E le ragioni dipendono dalle spese cui non riescono a fare fronte, perché si tratta di professionisti con partita Iva, per la maggior parte donne, imprenditrici ed educatrici, che hanno dipendenti a contratto: “Se le linee guida impongono di dimezzare il numero dei bambini nei nidi e nelle scuole dell’infanzia, non possiamo pagare gli educatori, che sono mediamente quattro o cinque in ogni struttura: circa 7 mila euro al mese tra stipendi e contributi”.
A questo, poi, si aggiunge il fatto che domani scadrà la cassa integrazione in deroga: “Come si possono licenziare persone con cui si lavora insieme, gomito a gomito, da anni, e con cui si è creata una vera e propria sorellanza?”, domanda, sinceramente preoccupata e accorata l’educatrice, che continua: “Facciamo un servizio di pubblica utilità, perché sopperiamo alle carenze del pubblico, ma senza le agevolazioni, perché siamo imprese, e così, dopo aver investito tutto in queste strutture e nella nostra formazione, abbiamo ricevuto solo i 600 euro d’indennizzo”. E dovendo continuare a pagare l’affitto dei locali in cui lavorano, che generalmente sono appartamenti “senza agevolazioni catastali e con una spesa di circa 2500 euro al mese”.

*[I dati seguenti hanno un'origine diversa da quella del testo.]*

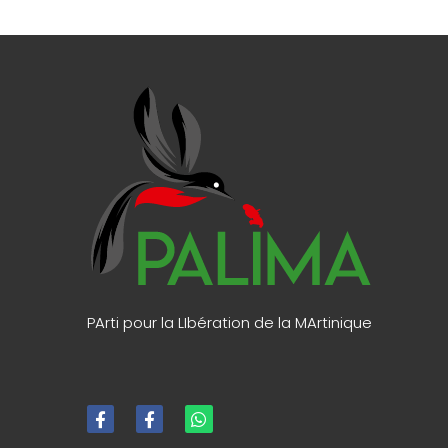
PArti pour la LIbération de la MArtinique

Senza dimenticare, infine, che – e questo non è un aspetto meno importante di quelli indicati finora – per i bambini più piccoli, specialmente quelli che hanno dagli zero ai 3 anni, il contatto fisico è fondamentale: “Non ci può essere distanziamento. Inoltre i bambini non vedono gli educatori e l’asilo da mesi: come organizzi l’ambientamento? E poi non siamo intrattenitori, non facciamo la baby dance, creiamo progetti, ci formiamo, siamo professionali perché sappiamo rispondere alle esigenze del bambino e delle famiglie, che in questo periodo abbiamo sostenuto emotivamente, stando per ore al telefono con loro”.
Famiglie che, tra l’altro, sembrano avere difficoltà ad accedere ai vaucher per i centri estivi: “Nessuna di quelle che conosco io ci è riuscita, in quanto è richiesto che entrambi i genitori lavorino ma con un Isee che non superi i 7 mila euro all'anno. Come si fa?”.